Easy Post-Workout Protein Ideas

It’s not enough to know you need to eat more protein after your workout, you need to commit to it. Boosting your protein intake may sound easy, but it can be challenging for those who are new to it. Below are some easy post-workout proteins that can help take the guesswork out of exercise recovery and allow you to focus more time and energy on your workouts.



Eggs are a super simple protein-packed food. With 7 grams of high-quality protein per egg, you can easily hard boil them to be available on the go or whip up an easy 5-minute omelet before hitting the road.

Cottage Cheese

Another quick and easy protein to make your post-workout routine easier is cottage cheese. A 1-cup serving of cottage cheese contains roughly 24 grams of protein. Top it with fresh fruit for a light and refreshing treat or add it to scrambled eggs to make them fluffier and more protein dense.

Greek Yogurt

Like cottage cheese, Greek yogurt is easy, versatile, and packed with protein. A 7-ounce container of low-fat Greek yogurt contains roughly 20 grams of high-quality protein. Be sure to choose a Greek yogurt that does not contain a high number of added sugars. A good rule of thumb is to look for items that contain 5 grams or less of added sugar per serving.

Canned Tuna

If you prefer to work out later in the day, a post-workout of eggs or yogurt may not hit the spot. Canned tuna is a great protein source you can easily incorporate into a variety of meal and snack options. It is inexpensive and loaded with other valuable nutrients, such as healthy fats.

Protein Shakes

Protein Shakes

If you just need something quick and easy, a traditional protein shake will do the trick. Be sure to choose a product that contains high-quality protein, such as whey or pea protein. Avoid products that contain added sugars and artificial ingredients. Also, be sure to pay attention to the calorie information on the label if you plan to use this as a meal replacement or just a snack.

If you’re just looking for something fast and refreshing, skip the sugar-laden sports drinks and grab a whey protein isolate shake, such as Naked Nutrition’s Clear Naked Whey.

This product contains 15 grams of protein per serving, 0 grams of sugar, and only 70 calories. Unlike traditional post-workout shakes that can feel heavy and don’t quite quench your thirst, Clear Naked Whey is delightfully light. Best of all? You can throw it in your shaker cup and take it on the go with ease.

Should I Combine Carbs Or Fat With Post-Workout Protein?

Pairing your post-workout protein with carbohydrates can help boost recovery. Exercise depletes glycogen stores and consuming carbohydrates shortly after a workout can help to replenish what was lost. Be sure to choose carbs that are easy to digest.

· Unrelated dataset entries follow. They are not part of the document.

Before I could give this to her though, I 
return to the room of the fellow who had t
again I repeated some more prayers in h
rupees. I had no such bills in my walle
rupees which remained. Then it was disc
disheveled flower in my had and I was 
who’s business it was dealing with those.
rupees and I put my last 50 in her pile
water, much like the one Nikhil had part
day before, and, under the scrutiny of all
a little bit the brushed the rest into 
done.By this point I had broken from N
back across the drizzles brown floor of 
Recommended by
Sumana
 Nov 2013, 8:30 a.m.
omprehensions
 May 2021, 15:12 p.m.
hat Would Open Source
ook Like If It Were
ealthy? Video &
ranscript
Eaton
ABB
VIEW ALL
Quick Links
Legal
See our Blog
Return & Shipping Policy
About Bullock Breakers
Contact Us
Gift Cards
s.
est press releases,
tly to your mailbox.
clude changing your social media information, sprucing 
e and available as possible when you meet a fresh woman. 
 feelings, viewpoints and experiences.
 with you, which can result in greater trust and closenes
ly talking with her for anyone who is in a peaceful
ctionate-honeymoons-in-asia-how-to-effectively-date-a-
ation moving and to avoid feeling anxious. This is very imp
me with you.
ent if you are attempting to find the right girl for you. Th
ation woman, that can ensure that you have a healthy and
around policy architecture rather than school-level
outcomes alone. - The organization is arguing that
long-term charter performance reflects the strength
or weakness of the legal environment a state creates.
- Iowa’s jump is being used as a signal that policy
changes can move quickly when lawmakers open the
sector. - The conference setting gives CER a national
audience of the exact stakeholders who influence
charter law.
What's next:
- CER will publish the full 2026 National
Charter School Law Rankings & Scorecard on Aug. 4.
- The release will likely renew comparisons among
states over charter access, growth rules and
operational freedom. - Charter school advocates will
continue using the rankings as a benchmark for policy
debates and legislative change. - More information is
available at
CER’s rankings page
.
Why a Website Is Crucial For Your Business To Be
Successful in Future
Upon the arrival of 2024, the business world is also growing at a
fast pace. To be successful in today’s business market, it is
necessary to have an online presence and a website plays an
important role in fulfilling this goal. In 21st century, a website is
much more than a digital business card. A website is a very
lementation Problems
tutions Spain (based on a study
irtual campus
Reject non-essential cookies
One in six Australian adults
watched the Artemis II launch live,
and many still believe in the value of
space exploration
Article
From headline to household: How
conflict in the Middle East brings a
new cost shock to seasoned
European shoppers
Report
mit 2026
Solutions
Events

For example, simple carbohydrates such as sweet potato, rice, or oatmeal are great options to pair with your protein. Combining protein with carbohydrates is especially important in those who exercise frequently while those who exercise occasionally may not find as much benefit [9, 10].

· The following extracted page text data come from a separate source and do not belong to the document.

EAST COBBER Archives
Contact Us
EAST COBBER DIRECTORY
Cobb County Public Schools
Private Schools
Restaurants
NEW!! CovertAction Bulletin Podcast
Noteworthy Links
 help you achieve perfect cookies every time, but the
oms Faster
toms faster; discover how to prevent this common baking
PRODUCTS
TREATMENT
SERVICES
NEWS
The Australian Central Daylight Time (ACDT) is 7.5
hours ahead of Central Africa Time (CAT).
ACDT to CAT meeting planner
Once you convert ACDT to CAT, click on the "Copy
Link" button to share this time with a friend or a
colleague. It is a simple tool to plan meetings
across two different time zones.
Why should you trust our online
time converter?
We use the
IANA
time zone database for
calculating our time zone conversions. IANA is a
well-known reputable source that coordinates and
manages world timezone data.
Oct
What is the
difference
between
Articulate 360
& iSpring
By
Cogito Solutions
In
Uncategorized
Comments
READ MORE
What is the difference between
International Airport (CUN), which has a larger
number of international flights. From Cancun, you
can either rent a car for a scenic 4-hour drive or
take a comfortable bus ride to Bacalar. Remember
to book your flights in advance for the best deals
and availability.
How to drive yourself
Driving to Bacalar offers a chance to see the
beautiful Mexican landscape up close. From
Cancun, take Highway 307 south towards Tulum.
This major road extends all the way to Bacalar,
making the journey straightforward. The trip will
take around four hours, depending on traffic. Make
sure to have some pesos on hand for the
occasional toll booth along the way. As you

Fat does not provide any post-workout recovery benefits to aid in muscle growth however, it does not need to be avoided either. Studies have found consuming fat with your post-workout meal slows digestion, but it does not inhibit protein or glycogen synthesis. Easily digestible fats include avocado, nuts, and seeds [11, 12].

Final Thoughts

Protein is essential in post-workout recovery and muscle growth. Those who exercise frequently should be increasing their protein intake and combining their post-workout meal with easily digestible carbohydrates to replenish protein and glycogen stores.